On peut certes examiner le corpus cinématographique pour lui-même car il y a bien un ensemble de films qui peuvent être projetés de façon normale. Cependant, de façon générale, Kentridge semble toujours avoir voulu mettre ses films en «exposition» plutôt que simplement en «projection», d’où sa préférence pour les musées et les centres d’expositions aux dépens des festivals de cinéma, par exemple. Il y a donc une vraie question au sujet des rapports entre l’animation et toutes ces autres disciplines qui l’intègrent, mais il y a surtout, comme corollaire de cette première question, une autre question essentielle pour moi : Qu’est-ce que le cinéma d’animation de Kentridge fait au «cinéma d’animation», à la tradition du cinéma d’animation ? C’est l’angle sous lequel je vais poursuivre.

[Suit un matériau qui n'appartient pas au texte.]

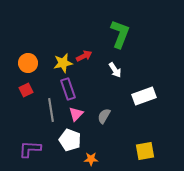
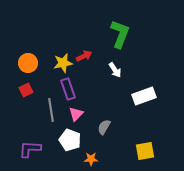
gray semicircle: moved 11 px down
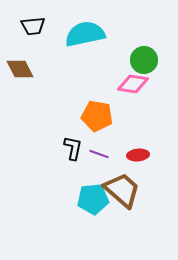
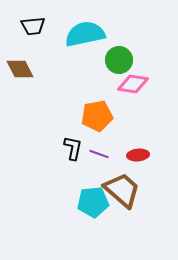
green circle: moved 25 px left
orange pentagon: rotated 20 degrees counterclockwise
cyan pentagon: moved 3 px down
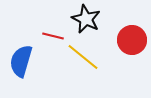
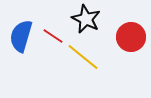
red line: rotated 20 degrees clockwise
red circle: moved 1 px left, 3 px up
blue semicircle: moved 25 px up
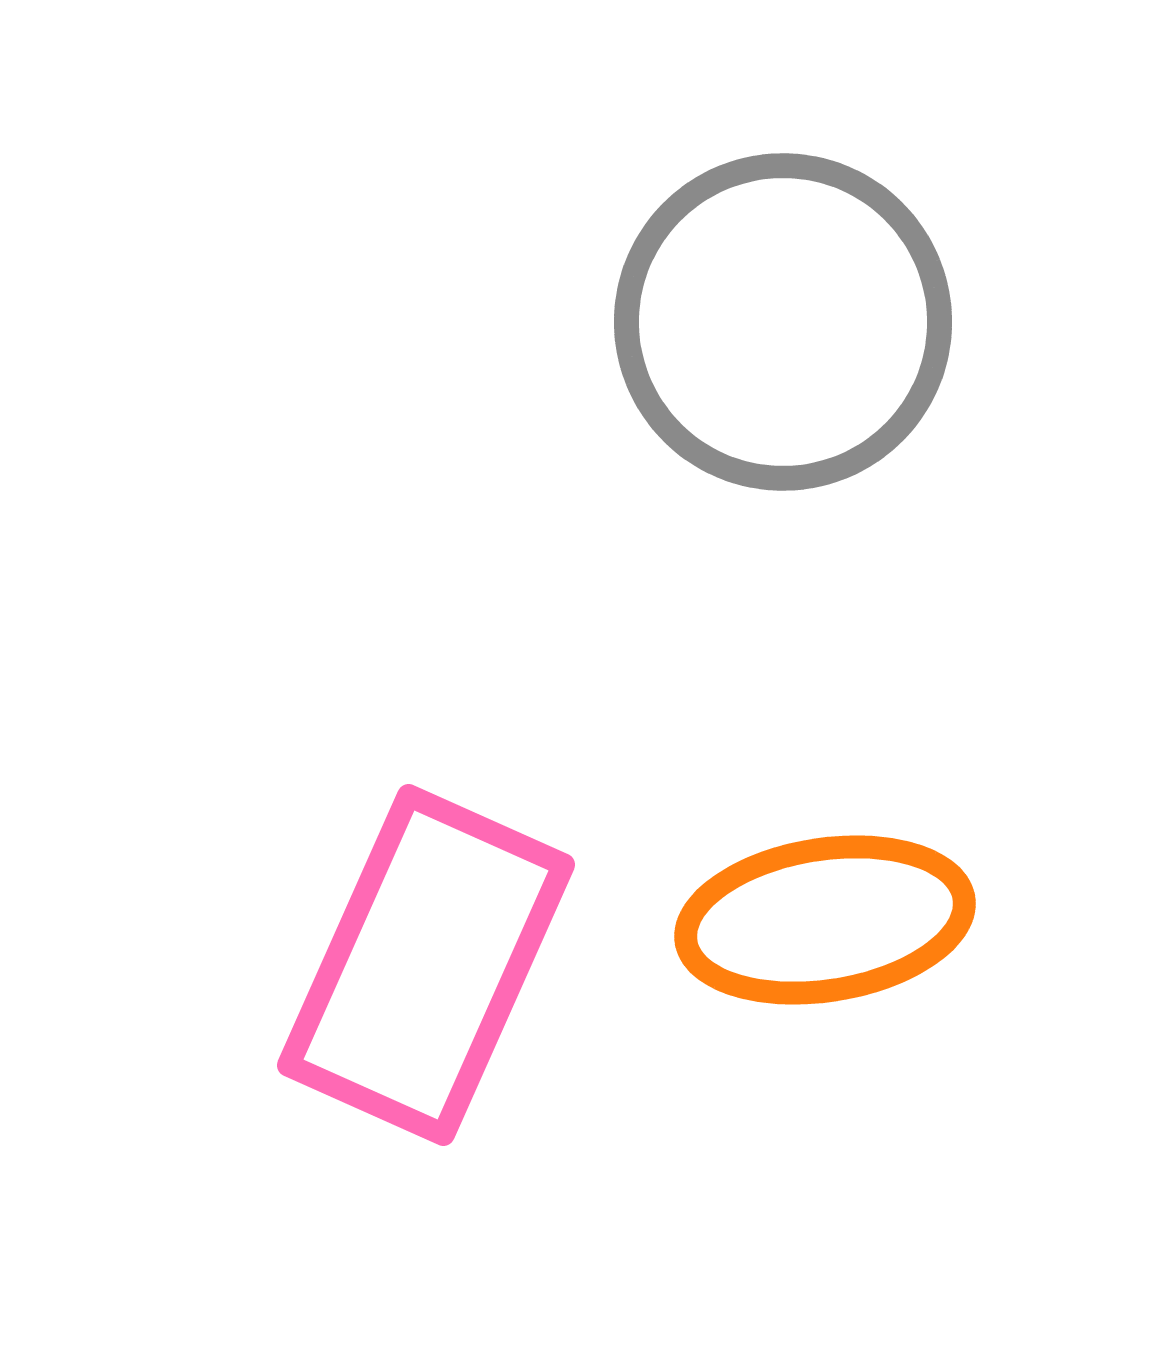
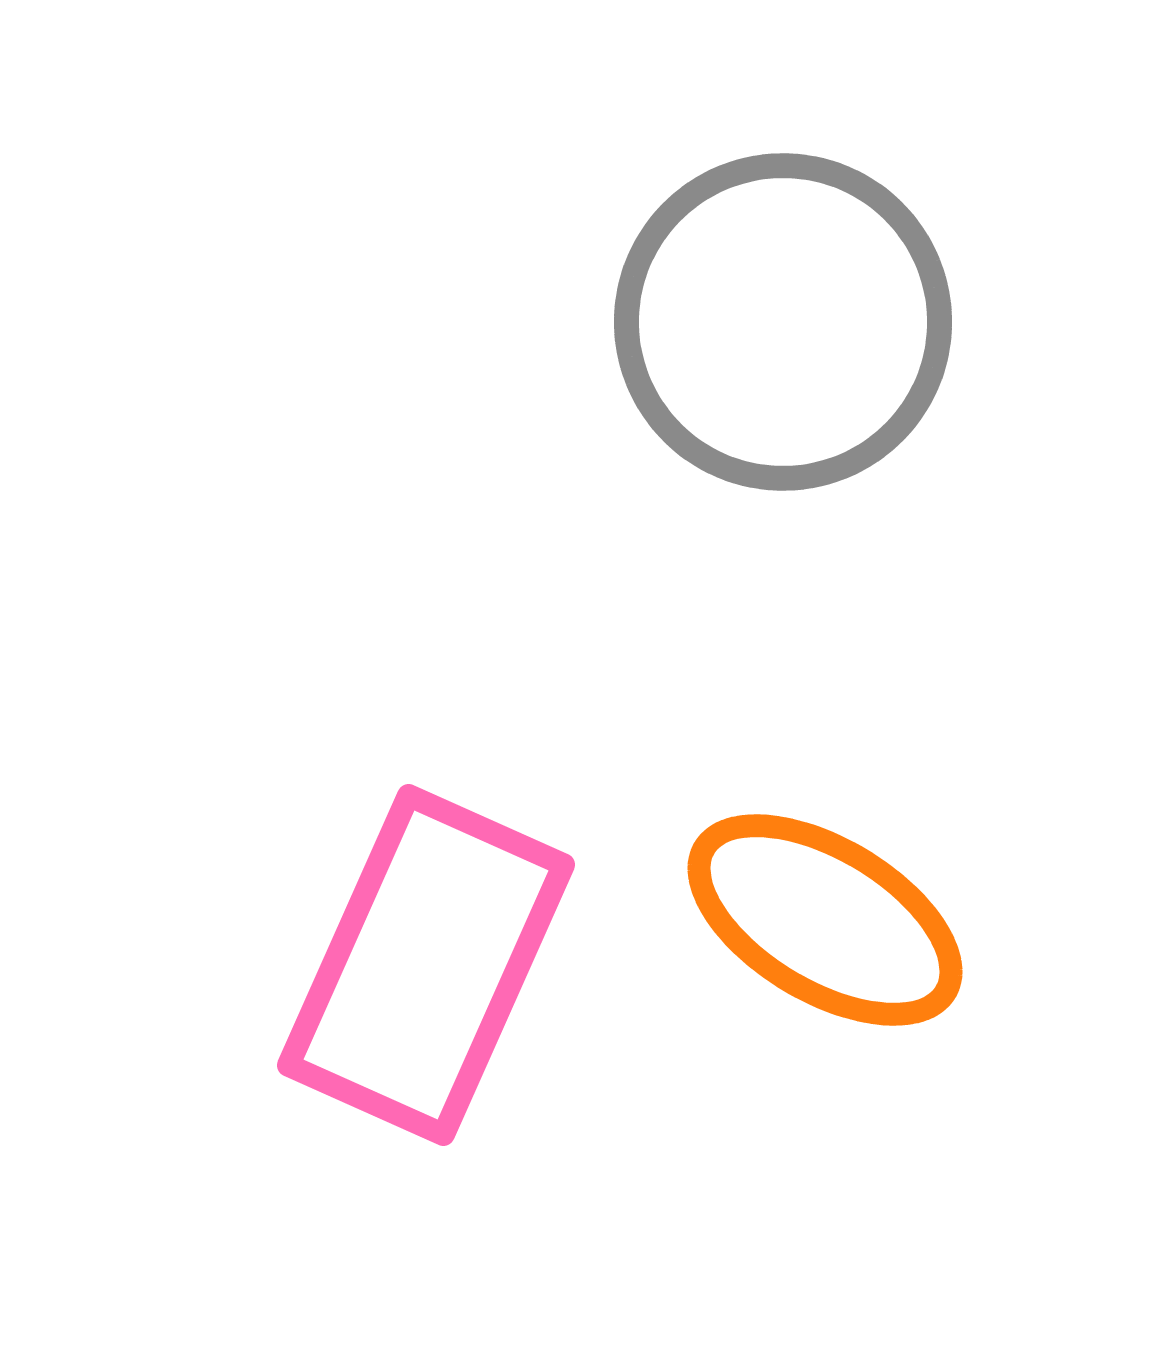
orange ellipse: rotated 40 degrees clockwise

J’ai vu pour la première fois deux films de Kentridge au festival d’Annecy en 1998. L’un d’eux était History of the Main Complaint que je tiens pour un de ses films les plus accomplis. Je ne savais rien alors de ce qui entourait sa production. C’était tout simplement un «film» parmi les autres films, dans le vaste cafarnaüm qu’est le festival d’Annecy. Pourtant ces films me sont apparus comme des ovnis absolus dans le cadre de la production contemporaine d’animation. J’ai été ébloui, renversé et complètement excité. Je trouvais que History of the Main Complaint aurait dû obtenir le grand prix, cette année-là. Ce ne fut pas le cas, il est passé dans le firmament d’Annecy comme un ovni, et ovni, il est resté.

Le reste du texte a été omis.